Treatment of HTR-8/SVneo and BeWo cell lines with rhCNTF
Both placental cell lines express CNTFRα. After seeding at confluence (1.5 104/cm2), they were incubated with 20, 50 or 100 ng/ml recombinant human (rh) CNTF (cat. #257-NT-010, R&D Systems, Minneapolis, MN, USA) for 15 min, to investigate the possible signalling pathways triggered by CNTF. We focused on 3 possible pathways where the IL-6 cytokine family is commonly involved, the JAK2/STAT3, PI3K/AKT and MAPK/ERK pathways.
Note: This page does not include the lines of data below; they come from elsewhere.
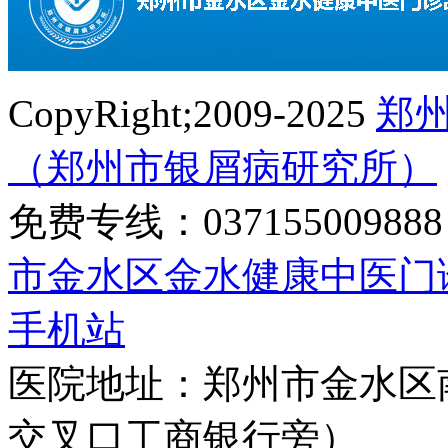
CopyRight;2009-2025
郑
（郑州市银屑病研究所）
免费专线：0371550098
市金水区金水健康中医门
手机站
医院地址：郑州市金水区
交叉口工商银行旁）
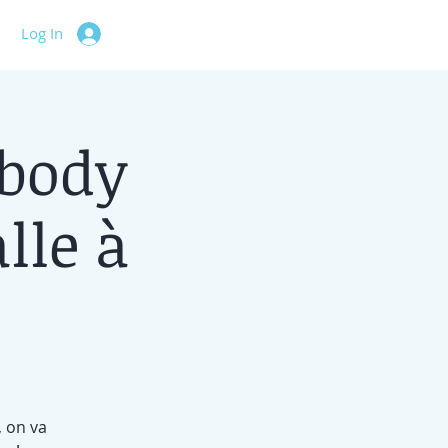
Log In
tbody
lle à
, on va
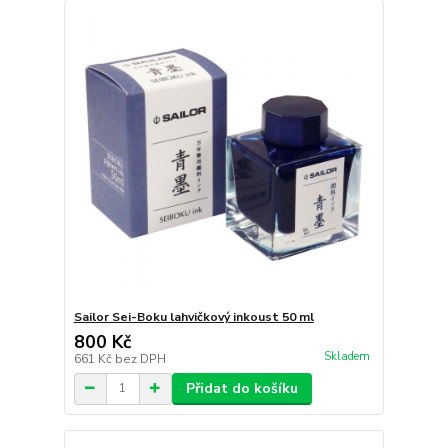
Sailor Sei-Boku lahvičkový inkoust 50 ml
800 Kč
Skladem
661 Kč
bez DPH
Přidat do košíku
The two cell lines were also treated with two pSTAT3 inhibitors, AG490 and curcumin (Merck, Darmstadt, Germany), to assess the specificity of CNTF action. To do so, HTR-8/SVneo cells were incubated with 100 µM AG490 or 15 µM curcumin with/without 50 ng/ml rhCNTF for 24 h in suitable media. The doses were chosen after evaluation of pSTAT3 inhibition in a dose–response curve.
Viable counts were routinely performed using the trypan blue dye exclusion test. All experiments were conducted in triplicate and were repeated at least 3 times.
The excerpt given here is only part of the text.